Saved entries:

== Segment start ==

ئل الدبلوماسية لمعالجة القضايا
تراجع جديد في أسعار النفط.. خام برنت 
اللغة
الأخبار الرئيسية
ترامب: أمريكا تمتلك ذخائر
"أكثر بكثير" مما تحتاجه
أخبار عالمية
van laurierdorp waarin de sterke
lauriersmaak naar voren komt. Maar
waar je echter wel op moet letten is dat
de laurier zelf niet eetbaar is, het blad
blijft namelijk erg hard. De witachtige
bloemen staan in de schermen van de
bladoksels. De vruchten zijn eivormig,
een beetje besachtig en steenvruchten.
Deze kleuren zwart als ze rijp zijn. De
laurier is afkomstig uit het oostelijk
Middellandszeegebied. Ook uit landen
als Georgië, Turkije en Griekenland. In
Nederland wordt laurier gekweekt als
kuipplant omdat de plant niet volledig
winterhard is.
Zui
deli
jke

== Segment end ==

ABOUT THIS TASK: The records need to be reproduced in their entirety, word for word.

TASK RESPONSE:
ئل الدبلوماسية لمعالجة القضايا
تراجع جديد في أسعار النفط.. خام برنت 
اللغة
الأخبار الرئيسية
ترامب: أمريكا تمتلك ذخائر
"أكثر بكثير" مما تحتاجه
أخبار عالمية
van laurierdorp waarin de sterke
lauriersmaak naar voren komt. Maar
waar je echter wel op moet letten is dat
de laurier zelf niet eetbaar is, het blad
blijft namelijk erg hard. De witachtige
bloemen staan in de schermen van de
bladoksels. De vruchten zijn eivormig,
een beetje besachtig en steenvruchten.
Deze kleuren zwart als ze rijp zijn. De
laurier is afkomstig uit het oostelijk
Middellandszeegebied. Ook uit landen
als Georgië, Turkije en Griekenland. In
Nederland wordt laurier gekweekt als
kuipplant omdat de plant niet volledig
winterhard is.
Zui
deli
jke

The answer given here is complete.